The task: Without including the pictures, copy out every line below.

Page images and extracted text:
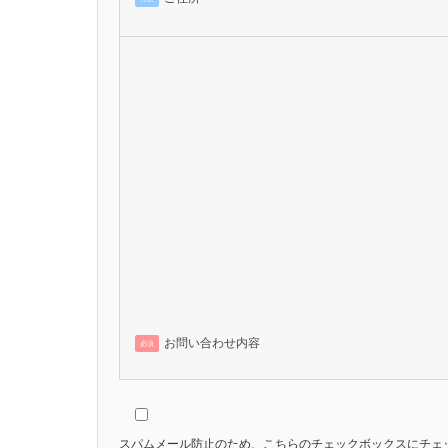
お問い合わせ内容
必須
スパムメール防止のため、こちらのチェックボックスにチェ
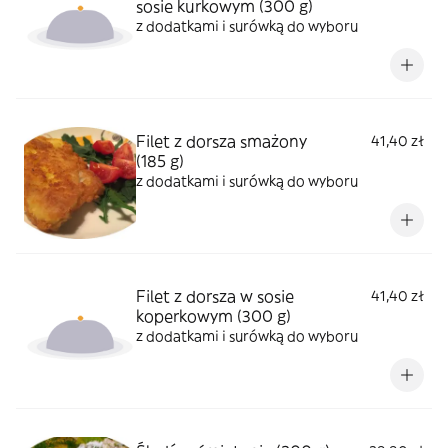
sosie kurkowym (300 g)
z dodatkami i surówką do wyboru
Filet z dorsza smażony
41,40 zł
(185 g)
z dodatkami i surówką do wyboru
Filet z dorsza w sosie
41,40 zł
koperkowym (300 g)
z dodatkami i surówką do wyboru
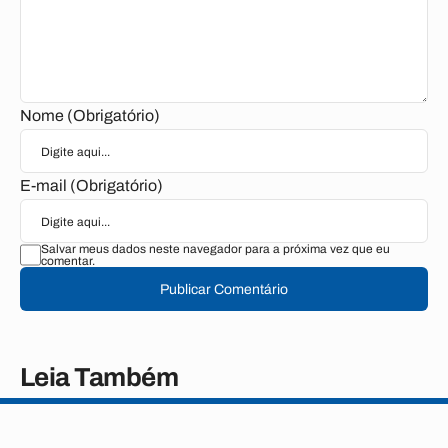
Nome (Obrigatório)
E-mail (Obrigatório)
Salvar meus dados neste navegador para a próxima vez que eu
comentar.
Publicar Comentário
Leia Também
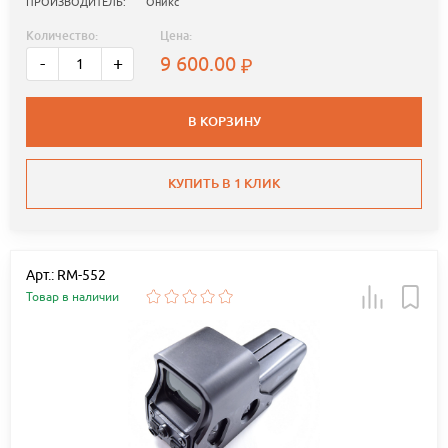
ПРОИЗВОДИТЕЛЬ:
Оникс
Количество:
Цена:
9 600.00
-
+
В КОРЗИНУ
КУПИТЬ В 1 КЛИК
Арт.: RM-552
Товар в наличии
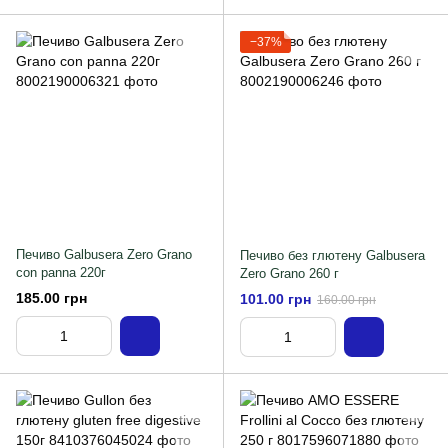
−37%
Печиво Galbusera Zero Grano
Печиво без глютену Galbusera
con panna 220г
Zero Grano 260 г
185.00 грн
101.00 грн
160.00 грн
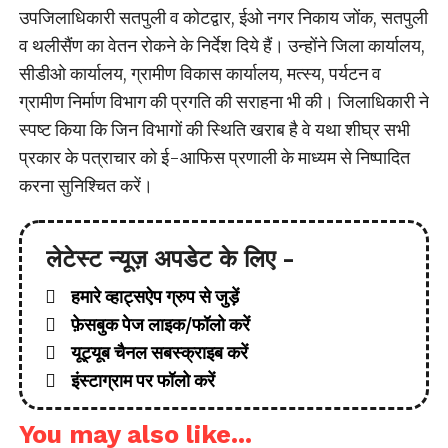
उपजिलाधिकारी सतपुली व कोटद्वार, ईओ नगर निकाय जोंक, सतपुली
व थलीसैंण का वेतन रोकने के निर्देश दिये हैं। उन्होंने जिला कार्यालय,
सीडीओ कार्यालय, ग्रामीण विकास कार्यालय, मत्स्य, पर्यटन व
ग्रामीण निर्माण विभाग की प्रगति की सराहना भी की। जिलाधिकारी ने
स्पष्ट किया कि जिन विभागों की स्थिति खराब है वे यथा शीघ्र सभी
प्रकार के पत्राचार को ई-आफिस प्रणाली के माध्यम से निष्पादित
करना सुनिश्चित करें।
लेटेस्ट न्यूज़ अपडेट के लिए -
हमारे व्हाट्सऐप ग्रुप से जुड़ें
फ़ेसबुक पेज लाइक/फॉलो करें
यूट्यूब चैनल सबस्क्राइब करें
इंस्टाग्राम पर फॉलो करें
You may also like...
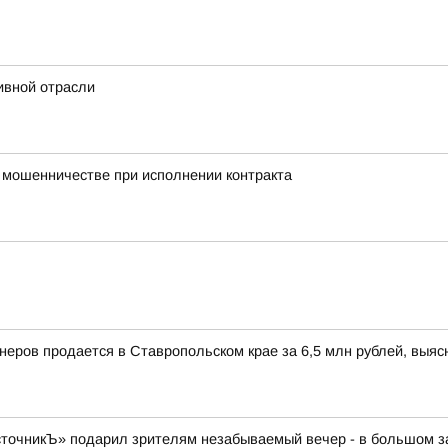
ивной отрасли
о мошенничестве при исполнении контракта
йнеров продается в Ставропольском крае за 6,5 млн рублей, выя
очникЪ» подарил зрителям незабываемый вечер - в большом зал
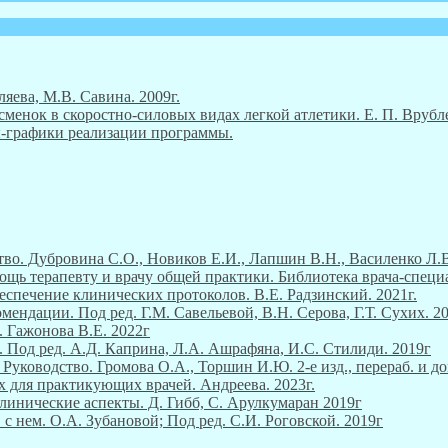
ляева, М.В. Савина. 2009г.
енок в скоростно-силовых видах легкой атлетики. Е. П. Врубле
ны-графики реализации программы.
во. Дубровина С.О., Новиков Е.И., Лапшин В.Н., Василенко Л.В
ощь терапевту и врачу общей практики. Библиотека врача-специ
еспечение клинических протоколов. В.Е. Радзинский. 2021г.
ендации. Под ред. Г.М. Савельевой, В.Н. Серова, Г.Т. Сухих. 2
. Гажонова В.Е. 2022г
 Под ред. А.Д. Каприна, Л.А. Ашрафяна, И.С. Стилиди. 2019г
уководство. Громова О.А., Торшин И.Ю. 2-е изд., перераб. и до
х для практикующих врачей. Андреева. 2023г.
линические аспекты. Д. Гибб, С. Арулкумаран 2019г
 с нем. О.А. Зубановой; Под ред. С.И. Роговской. 2019г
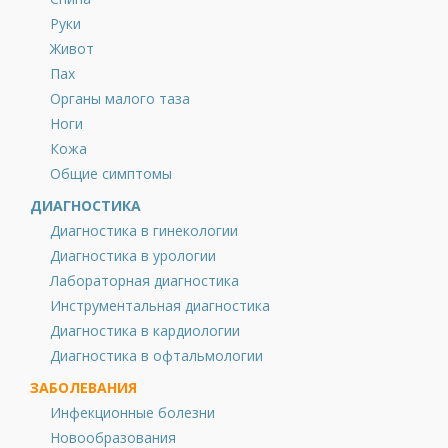
Руки
Живот
Пах
Органы малого таза
Ноги
Кожа
Общие симптомы
ДИАГНОСТИКА
Диагностика в гинекологии
Диагностика в урологии
Лабораторная диагностика
Инструментальная диагностика
Диагностика в кардиологии
Диагностика в офтальмологии
ЗАБОЛЕВАНИЯ
Инфекционные болезни
Новообразования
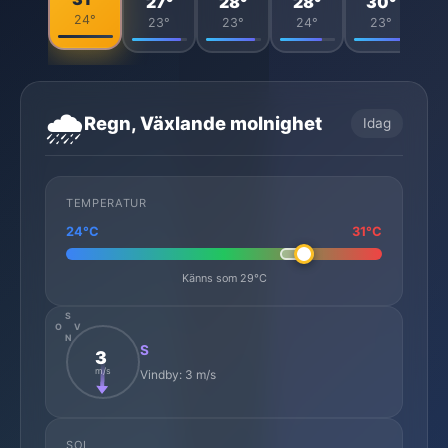
27°
28°
28°
30°
24°
23°
23°
24°
23°
🌧️
Regn, Växlande molnighet
Idag
TEMPERATUR
24°C
31°C
Känns som 29°C
S
O
V
N
S
3
m/s
Vindby: 3 m/s
SOL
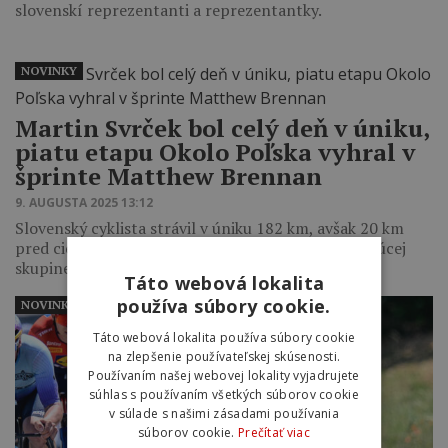
slovenskí reprezentanti a reprezentantky.
NOVINKY
Martin Svrček bol celý deň v úniku,
piatu etapu Okolo Poľska vyhral v
šprinte Matthew Brennan
9. AUGUSTA 2025 13:12
Slovenský cyklista strávil v úniku 182 km, avšak 20 km
pred cieľom neudržal tempo s najsilnejšími vo vedúcej
skupine. V…
Táto webová lokalita
používa súbory cookie.
NOVINKY
Táto webová lokalita používa súbory cookie
na zlepšenie používateľskej skúsenosti.
Používaním našej webovej lokality vyjadrujete
súhlas s používaním všetkých súborov cookie
v súlade s našimi zásadami používania
súborov cookie.
Prečítať viac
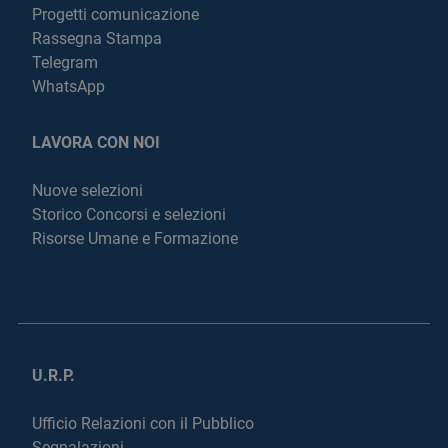
Progetti comunicazione
Rassegna Stampa
Telegram
WhatsApp
LAVORA CON NOI
Nuove selezioni
Storico Concorsi e selezioni
Risorse Umane e Formazione
U.R.P.
Ufficio Relazioni con il Pubblico
Segnalazioni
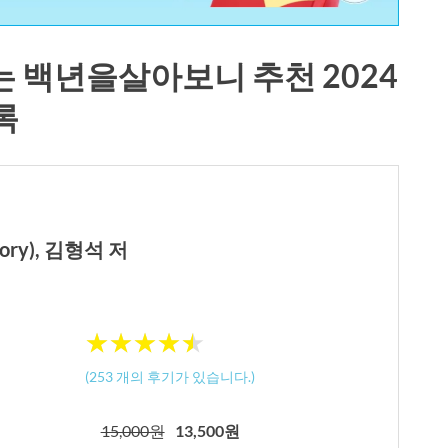
 백년을살아보니 추천 2024
록
ry), 김형석 저
★
★
★
★
★
★
★
★
★
★
(
253
개의 후기가 있습니다.)
15,000원
13,500원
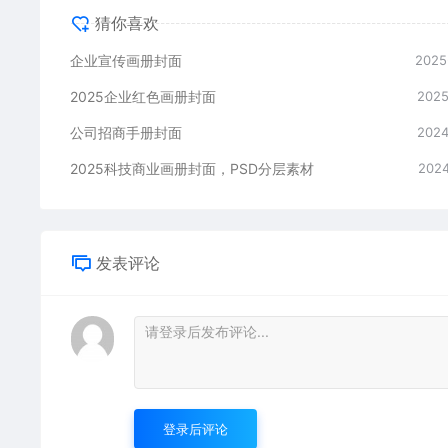
猜你喜欢
企业宣传画册封面
2025
2025企业红色画册封面
2025
公司招商手册封面
2024
2025科技商业画册封面，PSD分层素材
2024
发表评论
登录后评论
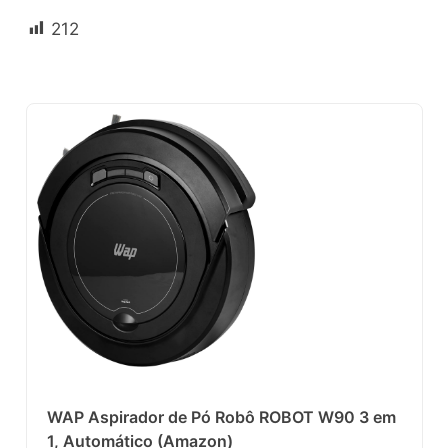
212
WAP Aspirador de Pó Robô ROBOT W90 3 em
1, Automático (Amazon)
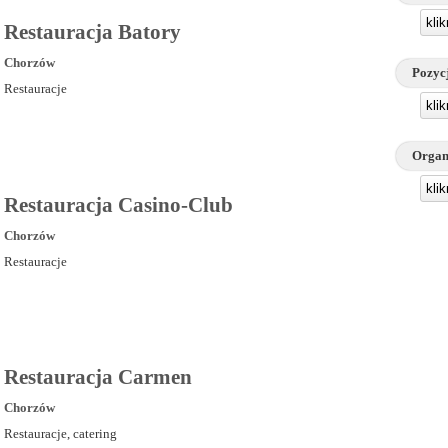
kli
Restauracja Batory
Chorzów
Pozyc
Restauracje
kli
Organ
kli
Restauracja Casino-Club
Chorzów
Restauracje
Restauracja Carmen
Chorzów
Restauracje, catering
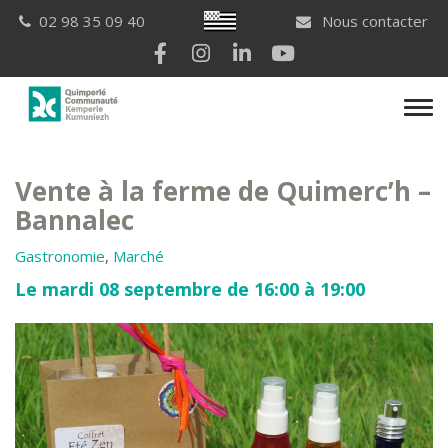
Gestion des traceurs
Breton
02 98 35 09 40
Nous contacter
Lien vers le compte Facebook
Lien vers le compte Instagram
Lien vers le compte Linkedi
Lien vers la chaîne Yo
Men
Vente à la ferme de Quimerc’h –
Bannalec
Gastronomie
,
Marché
Le mardi 08 septembre de 16:00 à 19:00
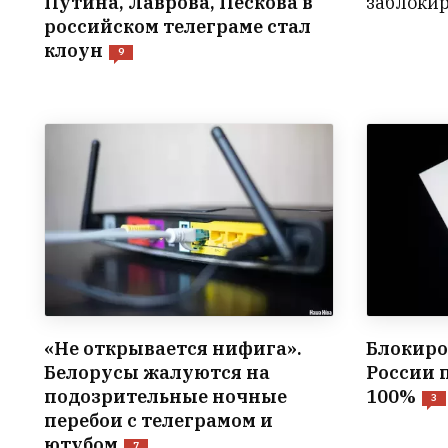
Путина, Лаврова, Пескова в
заблокир
российском телеграме стал
клоун
9
«Не открывается нифига».
Блокиро
Белорусы жалуются на
России 
подозрительные ночные
100%
3
перебои с телеграмом и
ютубом
7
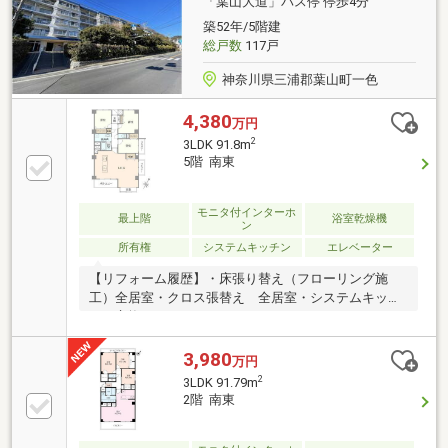
「葉山大道」バス停 停歩4分
を眺める時間。ここには、日常を豊かにしてくれる景
築52年/5階建
色があります。
総戸数
117戸
神奈川県三浦郡葉山町一色
4,380
万円
2
3LDK 91.8m
5階 南東
モニタ付インターホ
最上階
浴室乾燥機
ン
所有権
システムキッチン
エレベーター
【リフォーム履歴】・床張り替え（フローリング施
工）全居室・クロス張替え 全居室・システムキッチ
ン 交換（アイランドキッチン）・ユニットバス・ト
イレ交換・ドアを含む建具交換 等
【LifeInformation】■京急ストア・・・約100m（約2
3,980
万円
分）□コンビニ（セブンイレブン）・・・約100m（約
2
3LDK 91.79m
2分）■ハックドラック・・約400m（約5分）□一色小
2階 南東
学校・・・約360m（約5分）■葉山中学校・・・約
950m（約12分）□一色海岸・・・・約630m（約8分）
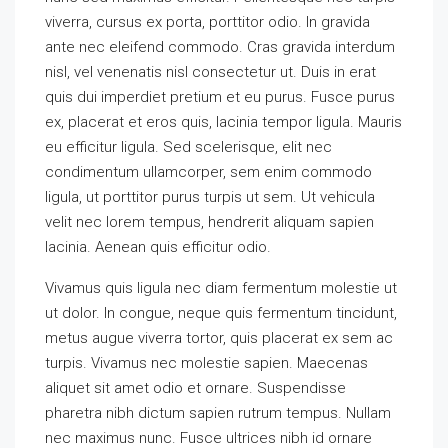
viverra, cursus ex porta, porttitor odio. In gravida
ante nec eleifend commodo. Cras gravida interdum
nisl, vel venenatis nisl consectetur ut. Duis in erat
quis dui imperdiet pretium et eu purus. Fusce purus
ex, placerat et eros quis, lacinia tempor ligula. Mauris
eu efficitur ligula. Sed scelerisque, elit nec
condimentum ullamcorper, sem enim commodo
ligula, ut porttitor purus turpis ut sem. Ut vehicula
velit nec lorem tempus, hendrerit aliquam sapien
lacinia. Aenean quis efficitur odio.
Vivamus quis ligula nec diam fermentum molestie ut
ut dolor. In congue, neque quis fermentum tincidunt,
metus augue viverra tortor, quis placerat ex sem ac
turpis. Vivamus nec molestie sapien. Maecenas
aliquet sit amet odio et ornare. Suspendisse
pharetra nibh dictum sapien rutrum tempus. Nullam
nec maximus nunc. Fusce ultrices nibh id ornare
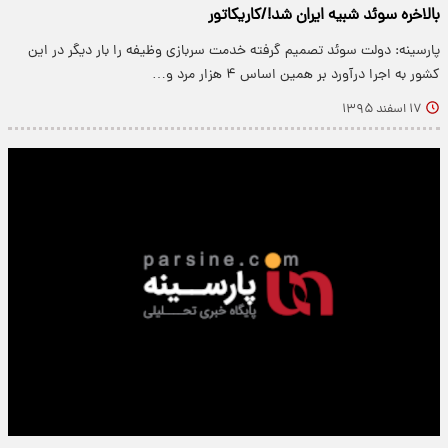
بالاخره سوئد شبیه ایران شد!/کاریکاتور
پارسینه: دولت سوئد تصمیم گرفته خدمت سربازی وظیفه را بار دیگر در این
کشور به اجرا درآورد بر همین اساس ۴ هزار مرد و…
۱۷ اسفند ۱۳۹۵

Response area:
お問い合わせ内容
必須
スパムメール防止のため、こちらのチェックボックスにチェ
sosie kurkowym (300 g)
z dodatkami i surówką do wyboru
Filet z dorsza smażony
41,40 zł
(185 g)
z dodatkami i surówką do wyboru
Filet z dorsza w sosie
41,40 zł
koperkowym (300 g)
z dodatkami i surówką do wyboru
Nome (Obrigatório)
E-mail (Obrigatório)
Salvar meus dados neste navegador para a próxima vez que eu
comentar.
Publicar Comentário
Leia Também
ПРОИЗВОДИТЕЛЬ:
Оникс
Количество:
Цена:
9 600.00
-
+
В КОРЗИНУ
КУПИТЬ В 1 КЛИК
Арт.: RM-552
Товар в наличии
−37%
Печиво Galbusera Zero Grano
Печиво без глютену Galbusera
con panna 220г
Zero Grano 260 г
185.00 грн
101.00 грн
160.00 грн
उपजिलाधिकारी सतपुली व कोटद्वार, ईओ नगर निकाय जोंक, सतपुली
व थलीसैंण का वेतन रोकने के निर्देश दिये हैं। उन्होंने जिला कार्यालय,
सीडीओ कार्यालय, ग्रामीण विकास कार्यालय, मत्स्य, पर्यटन व
ग्रामीण निर्माण विभाग की प्रगति की सराहना भी की। जिलाधिकारी ने
स्पष्ट किया कि जिन विभागों की स्थिति खराब है वे यथा शीघ्र सभी
प्रकार के पत्राचार को ई-आफिस प्रणाली के माध्यम से निष्पादित
करना सुनिश्चित करें।
लेटेस्ट न्यूज़ अपडेट के लिए -
हमारे व्हाट्सऐप ग्रुप से जुड़ें
फ़ेसबुक पेज लाइक/फॉलो करें
यूट्यूब चैनल सबस्क्राइब करें
इंस्टाग्राम पर फॉलो करें
You may also like...
ивной отрасли
о мошенничестве при исполнении контракта
йнеров продается в Ставропольском крае за 6,5 млн рублей, выя
очникЪ» подарил зрителям незабываемый вечер - в большом зал
ляева, М.В. Савина. 2009г.
енок в скоростно-силовых видах легкой атлетики. Е. П. Врубле
ны-графики реализации программы.
во. Дубровина С.О., Новиков Е.И., Лапшин В.Н., Василенко Л.В
ощь терапевту и врачу общей практики. Библиотека врача-специ
еспечение клинических протоколов. В.Е. Радзинский. 2021г.
ендации. Под ред. Г.М. Савельевой, В.Н. Серова, Г.Т. Сухих. 2
. Гажонова В.Е. 2022г
 Под ред. А.Д. Каприна, Л.А. Ашрафяна, И.С. Стилиди. 2019г
уководство. Громова О.А., Торшин И.Ю. 2-е изд., перераб. и до
х для практикующих врачей. Андреева. 2023г.
линические аспекты. Д. Гибб, С. Арулкумаран 2019г
 с нем. О.А. Зубановой; Под ред. С.И. Роговской. 2019г
Руки
Живот
Пах
Органы малого таза
Ноги
Кожа
Общие симптомы
ДИАГНОСТИКА
Диагностика в гинекологии
Диагностика в урологии
Лабораторная диагностика
Инструментальная диагностика
Диагностика в кардиологии
Диагностика в офтальмологии
ЗАБОЛЕВАНИЯ
Инфекционные болезни
Новообразования
27°
28°
28°
30°
24°
23°
23°
24°
23°
🌧️
Regn, Växlande molnighet
Idag
TEMPERATUR
24°C
31°C
Känns som 29°C
S
O
V
N
S
3
m/s
Vindby: 3 m/s
SOL
slovenskí reprezentanti a reprezentantky.
NOVINKY
Martin Svrček bol celý deň v úniku,
piatu etapu Okolo Poľska vyhral v
šprinte Matthew Brennan
9. AUGUSTA 2025 13:12
Slovenský cyklista strávil v úniku 182 km, avšak 20 km
pred cieľom neudržal tempo s najsilnejšími vo vedúcej
skupine. V…
Táto webová lokalita
používa súbory cookie.
NOVINKY
Táto webová lokalita používa súbory cookie
na zlepšenie používateľskej skúsenosti.
Používaním našej webovej lokality vyjadrujete
súhlas s používaním všetkých súborov cookie
v súlade s našimi zásadami používania
súborov cookie.
Prečítať viac
Progetti comunicazione
Rassegna Stampa
Telegram
WhatsApp
LAVORA CON NOI
Nuove selezioni
Storico Concorsi e selezioni
Risorse Umane e Formazione
U.R.P.
Ufficio Relazioni con il Pubblico
Segnalazioni
 백년을살아보니 추천 2024
록
ry), 김형석 저
★
★
★
★
★
★
★
★
★
★
(
253
개의 후기가 있습니다.)
15,000원
13,500원
猜你喜欢
企业宣传画册封面
2025
2025企业红色画册封面
2025
公司招商手册封面
2024
2025科技商业画册封面，PSD分层素材
2024
发表评论
登录后评论
212
WAP Aspirador de Pó Robô ROBOT W90 3 em
1, Automático (Amazon)
kli
Restauracja Batory
Chorzów
Pozyc
Restauracje
kli
Organ
kli
Restauracja Casino-Club
Chorzów
Restauracje
Restauracja Carmen
Chorzów
Restauracje, catering
Gestion des traceurs
Breton
02 98 35 09 40
Nous contacter
Lien vers le compte Facebook
Lien vers le compte Instagram
Lien vers le compte Linkedi
Lien vers la chaîne Yo
Men
Vente à la ferme de Quimerc’h –
Bannalec
Gastronomie
,
Marché
Le mardi 08 septembre de 16:00 à 19:00
Путина, Лаврова, Пескова в
заблокир
российском телеграме стал
клоун
9
«Не открывается нифига».
Блокиро
Белорусы жалуются на
России 
подозрительные ночные
100%
3
перебои с телеграмом и
ютубом
7
「葉山大道」バス停 停歩4分
を眺める時間。ここには、日常を豊かにしてくれる景
築52年/5階建
色があります。
総戸数
117戸
神奈川県三浦郡葉山町一色
4,380
万円
2
3LDK 91.8m
5階 南東
モニタ付インターホ
最上階
浴室乾燥機
ン
所有権
システムキッチン
エレベーター
【リフォーム履歴】・床張り替え（フローリング施
工）全居室・クロス張替え 全居室・システムキッチ
ン 交換（アイランドキッチン）・ユニットバス・ト
イレ交換・ドアを含む建具交換 等
【LifeInformation】■京急ストア・・・約100m（約2
3,980
万円
分）□コンビニ（セブンイレブン）・・・約100m（約
2
3LDK 91.79m
2分）■ハックドラック・・約400m（約5分）□一色小
2階 南東
学校・・・約360m（約5分）■葉山中学校・・・約
950m（約12分）□一色海岸・・・・約630m（約8分）
viverra, cursus ex porta, porttitor odio. In gravida
ante nec eleifend commodo. Cras gravida interdum
nisl, vel venenatis nisl consectetur ut. Duis in erat
quis dui imperdiet pretium et eu purus. Fusce purus
ex, placerat et eros quis, lacinia tempor ligula. Mauris
eu efficitur ligula. Sed scelerisque, elit nec
condimentum ullamcorper, sem enim commodo
ligula, ut porttitor purus turpis ut sem. Ut vehicula
velit nec lorem tempus, hendrerit aliquam sapien
lacinia. Aenean quis efficitur odio.
Vivamus quis ligula nec diam fermentum molestie ut
ut dolor. In congue, neque quis fermentum tincidunt,
metus augue viverra tortor, quis placerat ex sem ac
turpis. Vivamus nec molestie sapien. Maecenas
aliquet sit amet odio et ornare. Suspendisse
pharetra nibh dictum sapien rutrum tempus. Nullam
nec maximus nunc. Fusce ultrices nibh id ornare
بالاخره سوئد شبیه ایران شد!/کاریکاتور
پارسینه: دولت سوئد تصمیم گرفته خدمت سربازی وظیفه را بار دیگر در این
کشور به اجرا درآورد بر همین اساس ۴ هزار مرد و…
۱۷ اسفند ۱۳۹۵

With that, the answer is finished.